Data Encoding For Healthcare Data Democratisation and Information
Leakage Prevention
- URL: http://arxiv.org/abs/2305.03710v1
- Date: Fri, 5 May 2023 17:50:50 GMT
- Title: Data Encoding For Healthcare Data Democratisation and Information
Leakage Prevention
- Authors: Anshul Thakur, Tingting Zhu, Vinayak Abrol, Jacob Armstrong, Yujiang
Wang, David A. Clifton
- Abstract summary: This paper argues that irreversible data encoding can provide an effective solution to achieve data democratization.
It exploits random projections and random quantum encoding to realize this framework for dense and longitudinal or time-series data.
Experimental evaluation highlights that models trained on encoded time-series data effectively uphold the information bottleneck principle.

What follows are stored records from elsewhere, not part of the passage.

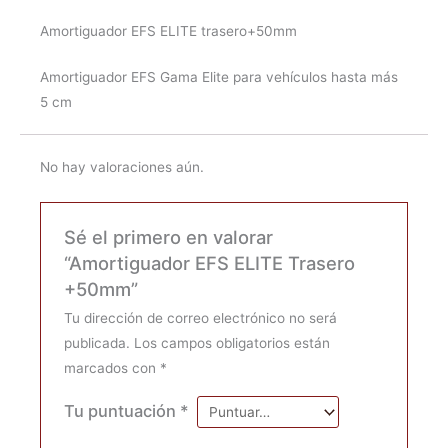
Amortiguador EFS ELITE trasero+50mm
Amortiguador EFS Gama Elite para vehículos hasta más
5 cm
No hay valoraciones aún.
Sé el primero en valorar
“Amortiguador EFS ELITE Trasero
+50mm”
Tu dirección de correo electrónico no será
publicada.
Los campos obligatorios están
marcados con
*
Tu puntuación
*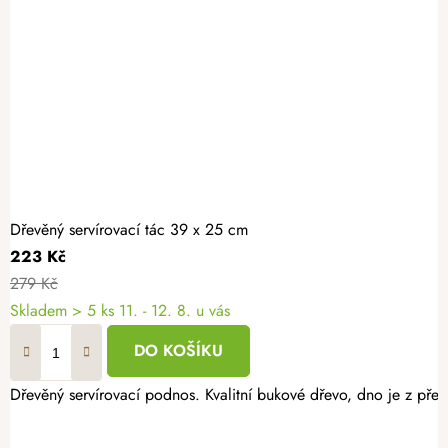
Dřevěný servírovací tác 39 x 25 cm
223 Kč
279 Kč
Skladem
> 5 ks
11. - 12. 8. u vás
DO KOŠÍKU
Dřevěný servírovací podnos. Kvalitní bukové dřevo, dno je z pře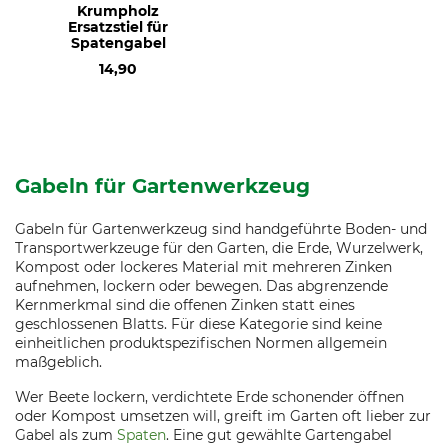
Krumpholz
Ersatzstiel für
Spatengabel
14,90
Gabeln für Gartenwerkzeug
Gabeln für Gartenwerkzeug sind handgeführte Boden- und
Transportwerkzeuge für den Garten, die Erde, Wurzelwerk,
Kompost oder lockeres Material mit mehreren Zinken
aufnehmen, lockern oder bewegen. Das abgrenzende
Kernmerkmal sind die offenen Zinken statt eines
geschlossenen Blatts. Für diese Kategorie sind keine
einheitlichen produktspezifischen Normen allgemein
maßgeblich.
Wer Beete lockern, verdichtete Erde schonender öffnen
oder Kompost umsetzen will, greift im Garten oft lieber zur
Gabel als zum
Spaten
. Eine gut gewählte Gartengabel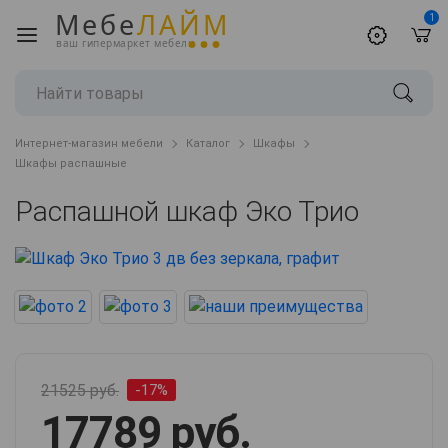
Мебе
ЛАЙМ
1
ваш гипермаркет мебели
Интернет-магазин мебели
Каталог
Шкафы
Шкафы распашные
Распашной шкаф Эко Трио
21525 руб.
-17%
17789 руб.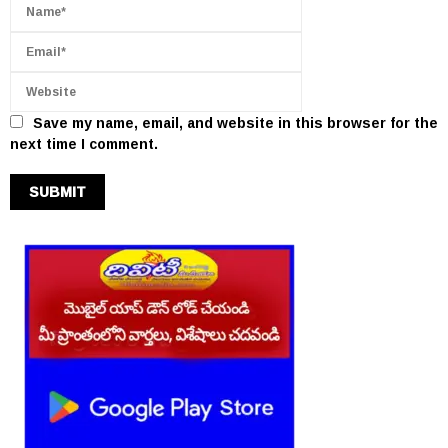
Save my name, email, and website in this browser for the
next time I comment.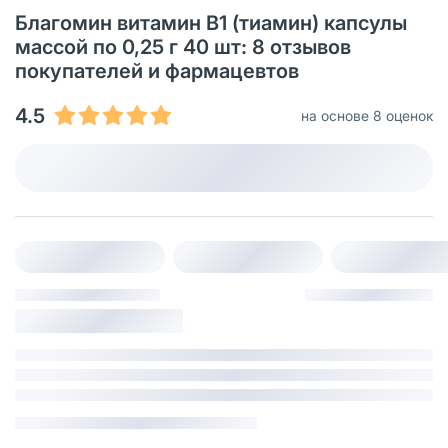
Благомин витамин B1 (тиамин) капсулы
массой по 0,25 г 40 шт: 8 отзывов
покупателей и фармацевтов
4.5
на основе 8 оценок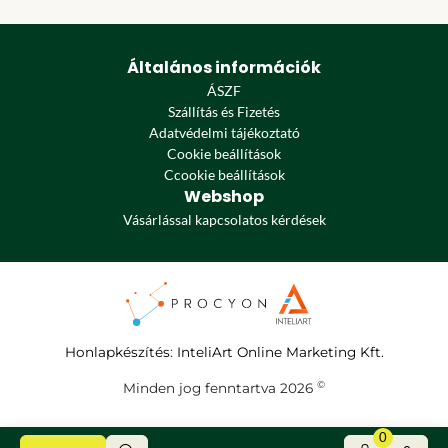
Általános információk
ÁSZF
Szállítás és Fizetés
Adatvédelmi tájékoztató
Cookie beállítások
Ccookie beállítások
Webshop
Vásárlással kapcsolatos kérdések
Honlapkészítés
:
InteliArt Online Marketing Kft.
©
Minden jog fenntartva 2026
0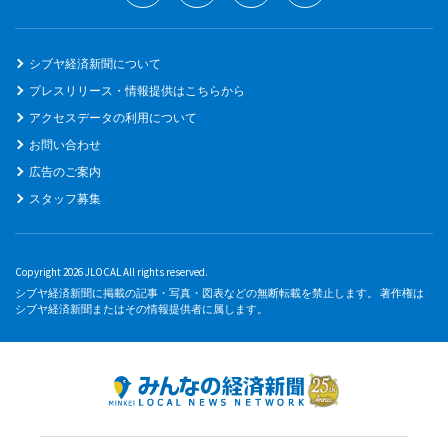
シブヤ経済新聞について
プレスリリース・情報提供はこちらから
アクセスデータの利用について
お問い合わせ
広告のご案内
スタッフ募集
Copyright 2026 JLOCAL All rights reserved.
シブヤ経済新聞に掲載の記事・写真・図表などの無断転載を禁止します。 著作権は
シブヤ経済新聞またはその情報提供者に属します。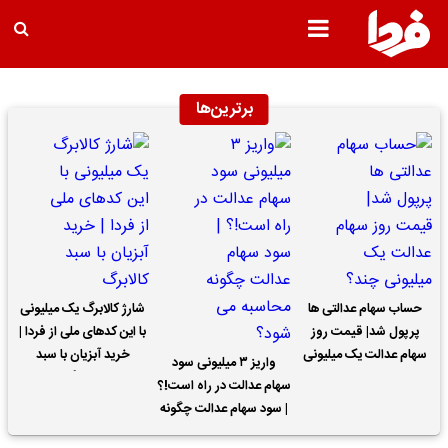
برترین‌ها
حساب سهام عدالتی ها
شارژ کالابرگ یک میلیونی
پرپول شد| قیمت روز
با این کدهای ملی از فردا |
سهام عدالت یک میلیونی
خرید آبزیان با سبد
واریز ۳ میلیونی سود
چند؟
کالابرگ
سهام عدالت در راه است!؟
| سود سهام عدالت چگونه
محاسبه می شود؟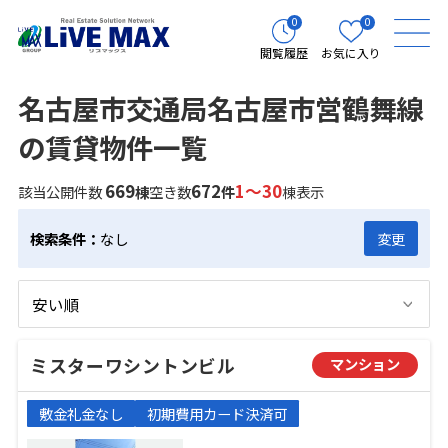
0
0
閲覧履歴
お気に入り
名古屋市交通局名古屋市営鶴舞線
の賃貸物件一覧
669
672
1～30
該当公開件数
棟
空き数
件
棟表示
検索条件：
なし
変更
ミスターワシントンビル
マンション
敷金礼金なし
初期費用カード決済可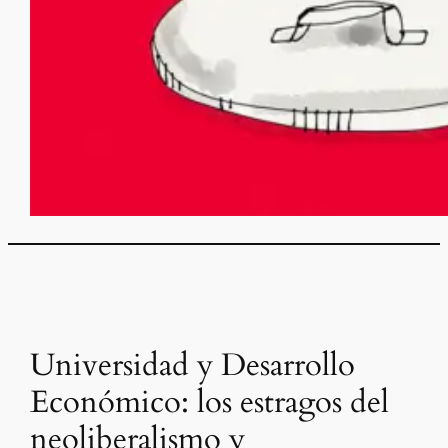
Universidad y Desarrollo
Económico: los estragos del
neoliberalismo y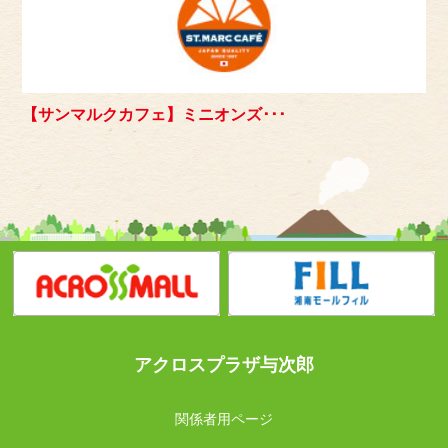
【サンマルクカフェ】ミニオンズ･･･
アクロスプラザ与次郎
関係者用ページ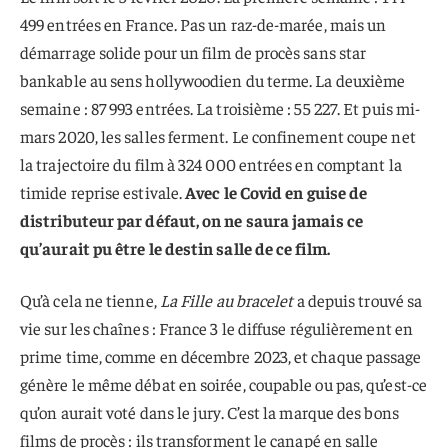
499 entrées en France. Pas un raz-de-marée, mais un
démarrage solide pour un film de procès sans star
bankable au sens hollywoodien du terme. La deuxième
semaine : 87 993 entrées. La troisième : 55 227. Et puis mi-
mars 2020, les salles ferment. Le confinement coupe net
la trajectoire du film à 324 000 entrées en comptant la
timide reprise estivale.
Avec le Covid en guise de
distributeur par défaut, on ne saura jamais ce
qu’aurait pu être le destin salle de ce film.
Qu’à cela ne tienne,
La Fille au bracelet
a depuis trouvé sa
vie sur les chaînes : France 3 le diffuse régulièrement en
prime time, comme en décembre 2023, et chaque passage
génère le même débat en soirée, coupable ou pas, qu’est-ce
qu’on aurait voté dans le jury. C’est la marque des bons
films de procès : ils transforment le canapé en salle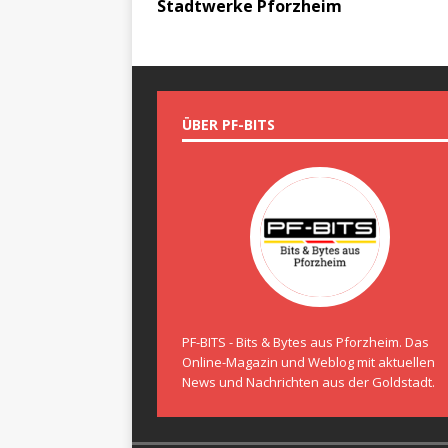
Stadtwerke Pforzheim
ÜBER PF-BITS
PF-BITS - Bits & Bytes aus Pforzheim. Das
Online-Magazin und Weblog mit aktuellen
News und Nachrichten aus der Goldstadt.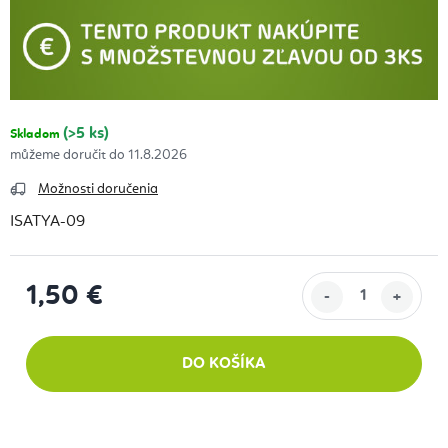
(>5 ks)
Skladom
11.8.2026
Možnosti doručenia
ISATYA-09
1,50 €
Jednotková cena:
DO KOŠÍKA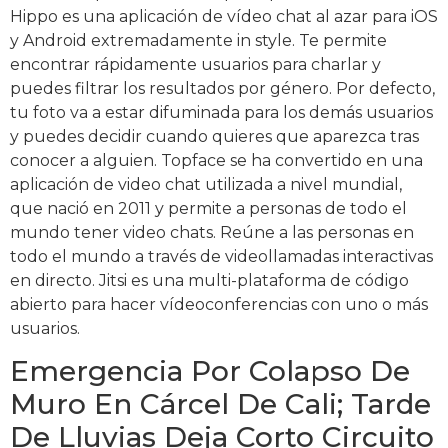
Hippo es una aplicación de vídeo chat al azar para iOS
y Android extremadamente in style. Te permite
encontrar rápidamente usuarios para charlar y
puedes filtrar los resultados por género. Por defecto,
tu foto va a estar difuminada para los demás usuarios
y puedes decidir cuando quieres que aparezca tras
conocer a alguien. Topface se ha convertido en una
aplicación de video chat utilizada a nivel mundial,
que nació en 2011 y permite a personas de todo el
mundo tener video chats. Reúne a las personas en
todo el mundo a través de videollamadas interactivas
en directo. Jitsi es una multi-plataforma de código
abierto para hacer vídeoconferencias con uno o más
usuarios.
Emergencia Por Colapso De
Muro En Cárcel De Cali; Tarde
De Lluvias Deja Corto Circuito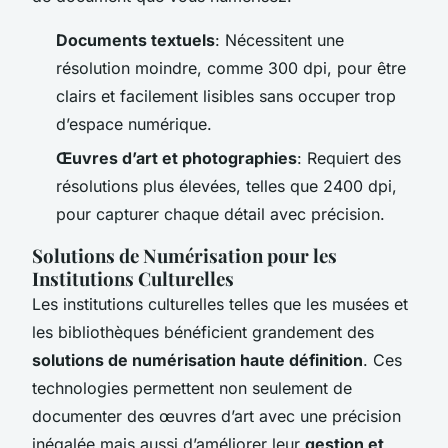
Documents textuels
: Nécessitent une
résolution moindre, comme 300 dpi, pour être
clairs et facilement lisibles sans occuper trop
d’espace numérique.
Œuvres d’art et photographies
: Requiert des
résolutions plus élevées, telles que 2400 dpi,
pour capturer chaque détail avec précision.
Solutions de Numérisation pour les
Institutions Culturelles
Les institutions culturelles telles que les musées et
les bibliothèques bénéficient grandement des
solutions de numérisation haute définition
. Ces
technologies permettent non seulement de
documenter des œuvres d’art avec une précision
inégalée mais aussi d’améliorer leur
gestion et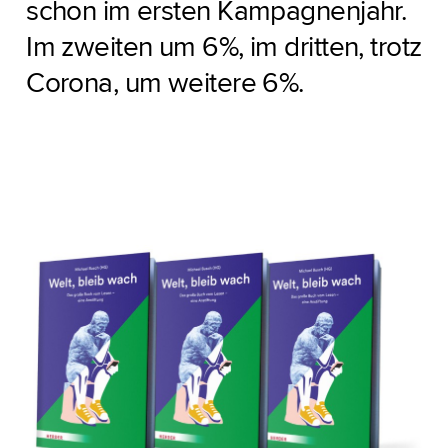
schon im ersten Kampagnenjahr.
Im zweiten um 6%, im dritten, trotz
Corona, um weitere 6%.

- Score: 23.673071967945358
- License: http://arxiv.org/licenses/nonexclusive-distrib/1.0/
- Abstract: The lack of data democratization and information leakage from trained models
hinder the development and acceptance of robust deep learning-based healthcare
solutions. This paper argues that irreversible data encoding can provide an
effective solution to achieve data democratization without violating the
privacy constraints imposed on healthcare data and clinical models. An ideal
encoding framework transforms the data into a new space where it is
imperceptible to a manual or computational inspection. However, encoded data
should preserve the semantics of the original data such that deep learning
models can be trained effectively. This paper hypothesizes the characteristics
of the desired encoding framework and then exploits random projections and
random quantum encoding to realize this framework for dense and longitudinal or
time-series data. Experimental evaluation highlights that models trained on
encoded time-series data effectively uphold the information bottleneck
principle and hence, exhibit lesser information leakage from trained models.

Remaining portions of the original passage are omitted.